As a subsequent post to Part 1, in this post, we’ve discussed the approaches we’ve seen organizations taking in addressing the OT connectivity challenges in their digital programs. As organizations have begun to scale their data collection programs, we’ve learned that point connectivity solutions which are used to connect, compress, encrypt, tunnel, transport and store and forward operational data are a viable means of landing data in OT or IT data lakes. With this stated, they can also be challenging to support as they grow dramatically in number when organizations scale their data collection across many data sources network domains and geographic locations. This problem is analogous to the challenges currently organizations have with maintaining standard on-premise connectivity solutions between independent data sources and the applications they are feeding across their organizations. Most who work in this space would agree, these challenges are not trivial. A solution which effectively abstracts the data from the consuming applications is something that has been sorely needed for decades in the process industries.
For most organizations, the greatest business value is being generated by consolidating, organizing and manipulating data from diverse operational data sources spanning these enterprises in a variety of use cases and hence the drive toward cloud platforms and strategies. Time series data and meta data from operational control systems, manufacturing execution systems, SCADA and data historians are important sources of industrial data, but organizations have recognized, so too are files, images, video, documents, records, and operations logs, captured in a host of site operations, maintenance, engineering, laboratory and project data from their industrial operations. In addition, new industrial sensing technologies continue to emerge (e.g., acoustic, thermographic, geospatial, spectral, laser, fibre optic) in promising applications which are adding to the already vast quantities of data already available in industrial operations. Given the diversity of the data in these organizations, good data models which explicitly structure the data are also important to bring needed context to the data for a wide variety of users.

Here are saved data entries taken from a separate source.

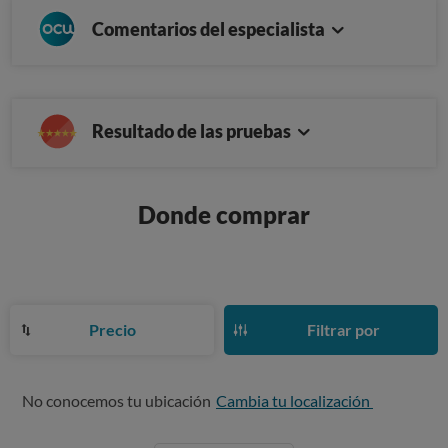
Comentarios del especialista
Resultado de las pruebas
Donde comprar
Precio
Filtrar por
No conocemos tu ubicación
Cambia tu localización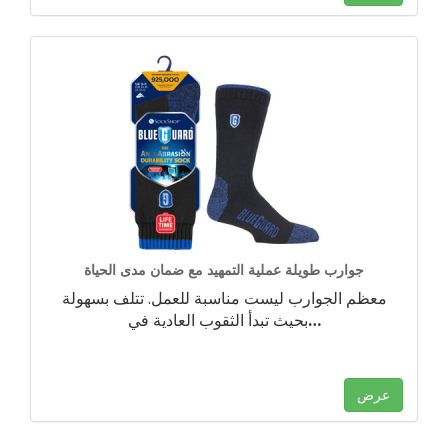
جوارب طويلة عملية التمهيد مع ضمان مدى الحياة
معظم الجوارب ليست مناسبة للعمل. تتلف بسهولة
…
بحيث تبدأ الثقوب العادية في
عرض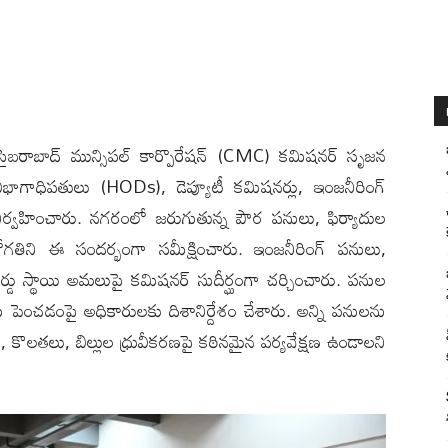
్లి): సైబరాబాద్ మున్సిపల్ కార్పొరేషన్ (CMC) కమిషనర్ సృజ‌న
భాగాధిపతులు (HODs), డెప్యూటీ కమిషనర్లు, ఇంజనీరింగ్
ిర్వహించారు. నగరంలో జరుగుతున్న పౌర పనులు, ఫిర్యాదుల
ోగతిని ఈ సందర్భంగా సమీక్షించారు. ఇంజనీరింగ్ పనులు,
లు, వార్డు స్థాయి అమలుపై కమిషనర్ సుదీర్ఘంగా చర్చించారు. పనుల
ెంచడంపై అధికారులకు దిశానిర్దేశం చేశారు. అన్ని పనులను
త, కొలతలు, బిల్లుల ధ్రువీకరణపై కఠినమైన పర్యవేక్షణ ఉండాల‌ని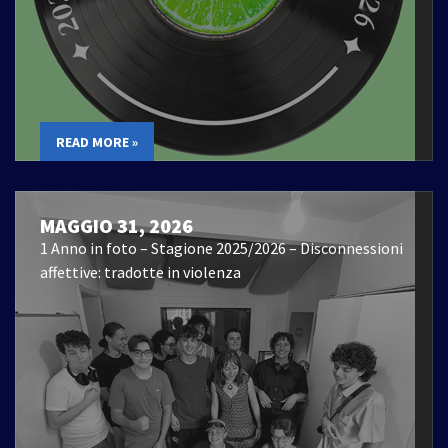
READ MORE »
MAGGIO 31, 2026
1 Anno in foto – Stagione 2025/2026 – Disconnessioni
affettive: tradotte in violenza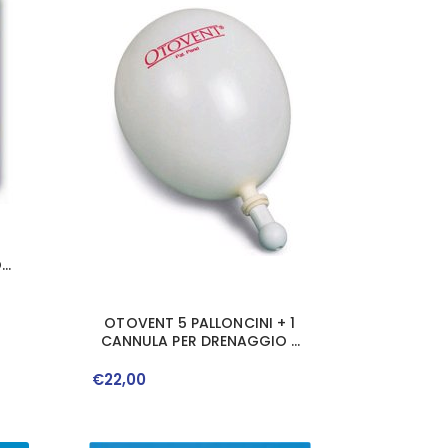
O
ZZI
OTOVENT 5 PALLONCINI + 1
CANNULA PER DRENAGGIO E
VENTILAZIONE ORECCHIO
€
22
,
00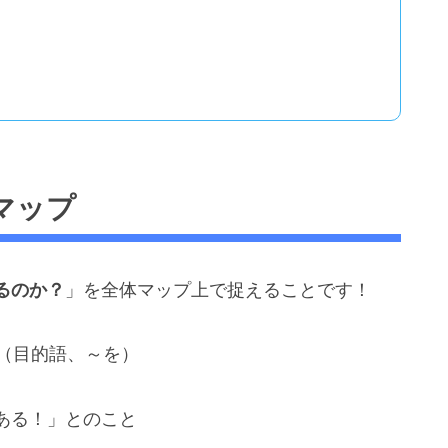
マップ
るのか？
」を全体マップ上で捉えることです！
（目的語、～を）
ある！」とのこと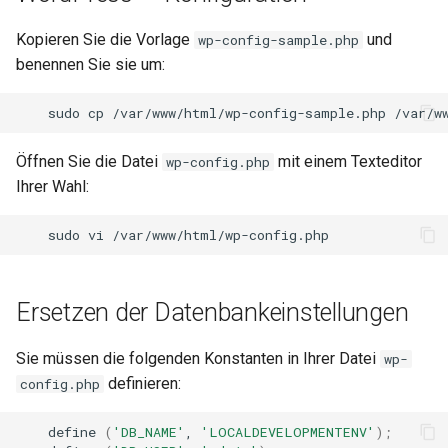
Kopieren Sie die Vorlage
und
wp-config-sample.php
benennen Sie sie um:
sudo
cp
/var/www/html/wp-config-sample.php
Öffnen Sie die Datei
mit einem Texteditor
wp-config.php
Ihrer Wahl:
sudo
vi
Ersetzen der Datenbankeinstellungen
Sie müssen die folgenden Konstanten in Ihrer Datei
wp-
definieren:
config.php
define
(
'DB_NAME'
,
'LOCALDEVELOPMENTENV'
)
;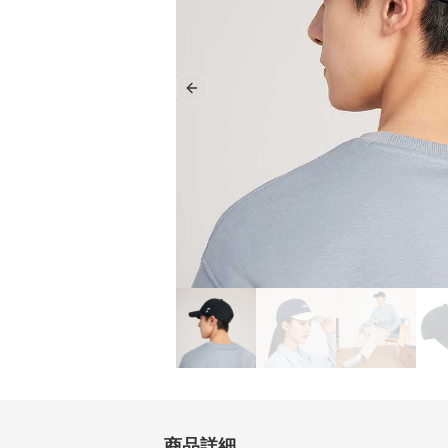
Previous slide
商品詳細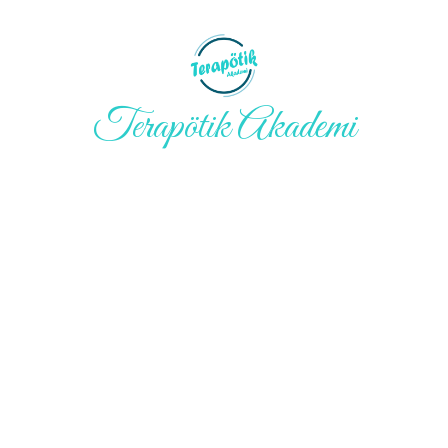
Terapötik Akademi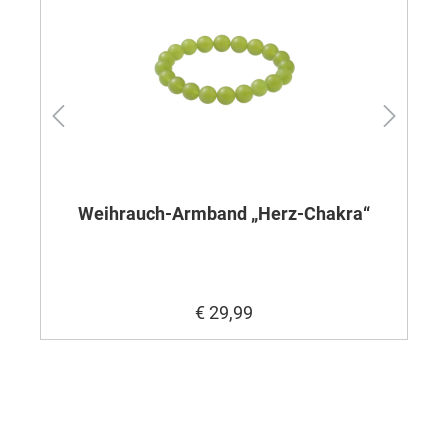
Weihrauch-Armband „Herz-Chakra“
€ 29,99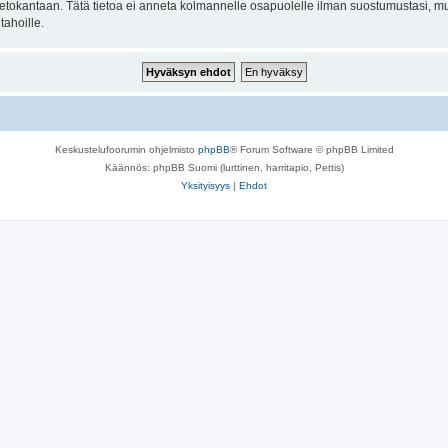
n tietokantaan. Tätä tietoa ei anneta kolmannelle osapuolelle ilman suostumustasi,
tahoille.
Keskustelufoorumin ohjelmisto
phpBB
® Forum Software © phpBB Limited
Käännös: phpBB Suomi (lurttinen, harritapio, Pettis)
Yksityisyys
|
Ehdot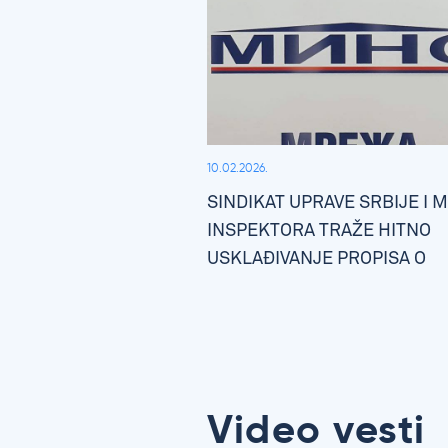
10.02.2026.
SINDIKAT UPRAVE SRBIJE I 
INSPEKTORA TRAŽE HITNO
USKLAĐIVANJE PROPISA O
ZAPOSLENIMA U UPRAVI
Video vesti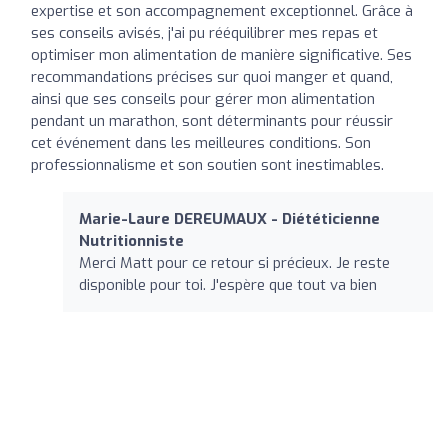
expertise et son accompagnement exceptionnel. Grâce à
ses conseils avisés, j'ai pu rééquilibrer mes repas et
optimiser mon alimentation de manière significative. Ses
recommandations précises sur quoi manger et quand,
ainsi que ses conseils pour gérer mon alimentation
pendant un marathon, sont déterminants pour réussir
cet événement dans les meilleures conditions. Son
professionnalisme et son soutien sont inestimables.
Marie-Laure DEREUMAUX - Diététicienne
Nutritionniste
Merci Matt pour ce retour si précieux. Je reste
disponible pour toi. J'espère que tout va bien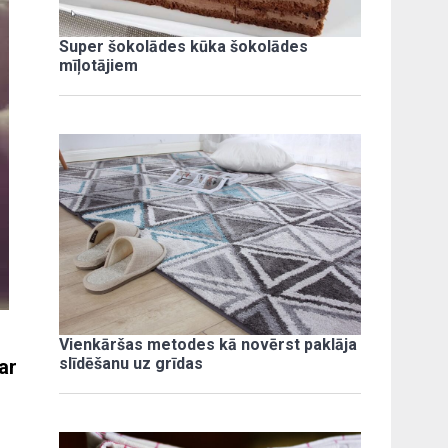
Super šokolādes kūka šokolādes
mīļotājiem
Vienkāršas metodes kā novērst paklāja
slīdēšanu uz grīdas
ar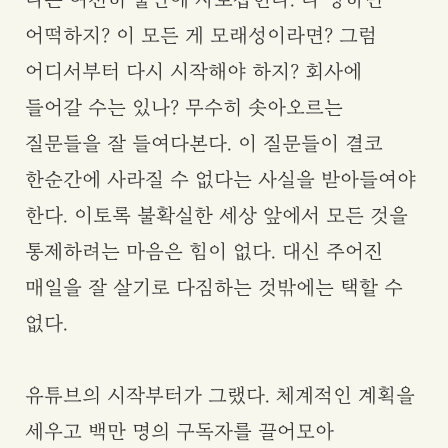
어떡하지? 이 모든 게 모래성이라면? 그럼
어디서부터 다시 시작해야 하지? 회사에
들어갈 수는 있나? 무수히 솟아오르는
질문들을 잘 들여다본다. 이 질문들이 결코
한순간에 사라질 수 없다는 사실을 받아들여야
한다. 이토록 불확실한 세상 앞에서 모든 것을
통제하려는 마음은 힘이 없다. 대신 주어진
매일을 잘 살기로 다짐하는 것밖에는 택할 수
없다.
유튜브의 시작부터가 그랬다. 체계적인 계획을
세우고 백만 명의 구독자를 끌어모아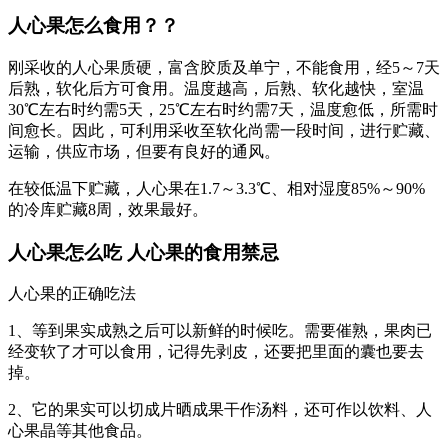
人心果怎么食用？？
刚采收的人心果质硬，富含胶质及单宁，不能食用，经5～7天
后熟，软化后方可食用。温度越高，后熟、软化越快，室温
30℃左右时约需5天，25℃左右时约需7天，温度愈低，所需时
间愈长。因此，可利用采收至软化尚需一段时间，进行贮藏、
运输，供应市场，但要有良好的通风。
在较低温下贮藏，人心果在1.7～3.3℃、相对湿度85%～90%
的冷库贮藏8周，效果最好。
人心果怎么吃 人心果的食用禁忌
人心果的正确吃法
1、等到果实成熟之后可以新鲜的时候吃。需要催熟，果肉已
经变软了才可以食用，记得先剥皮，还要把里面的囊也要去
掉。
2、它的果实可以切成片晒成果干作汤料，还可作以饮料、人
心果晶等其他食品。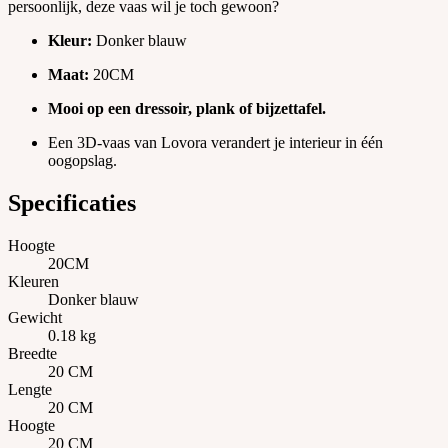
persoonlijk, deze vaas wil je toch gewoon?
Kleur:
Donker blauw
Maat:
20CM
Mooi op een dressoir, plank of bijzettafel.
Een 3D-vaas van Lovora verandert je interieur in één
oogopslag.
Specificaties
Hoogte
20CM
Kleuren
Donker blauw
Gewicht
0.18 kg
Breedte
20 CM
Lengte
20 CM
Hoogte
20 CM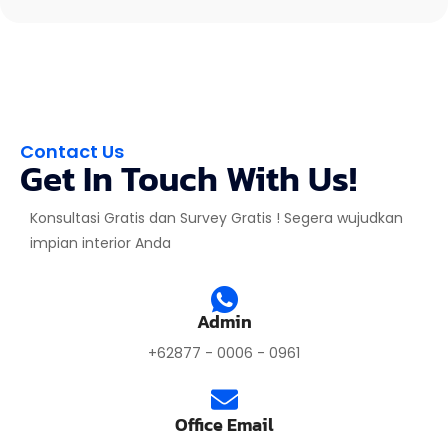
Contact Us
Get In Touch With Us!
Konsultasi Gratis dan Survey Gratis ! Segera wujudkan
impian interior Anda
Admin
+62877 - 0006 - 0961
Office Email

With the above in mind, a structured approach to the edge connectivity required for OT systems in scalable data foundation projects is a sound strategy some are adopting. Today, we are seeing a move underway as organizations with mature digital programs pivot from point connectivity solutions to a centralized platform-based approach to managing the OT data generated their industrial operations. One company which has led in the development of this approach is inmation Software GmbH. The system:inmation platform has been purpose built in conjunction with some of the largest process industry organizations in the world to address the OT data challenges described in the Part 1 of this post - connectivity, consolidation, contextualization and cloud ingestion. system:inmation combines OT system friendly solutions for these functions with IT friendly open communication standards for data access and streaming for enterprise cloud ingestion. It is fast, flexible, open and scales in systems comprised of only a few CPU cores to those with thousands spanning entire global enterprises. Using modern information technology, inmation solves important problems industrial organizations have battled with for several decades.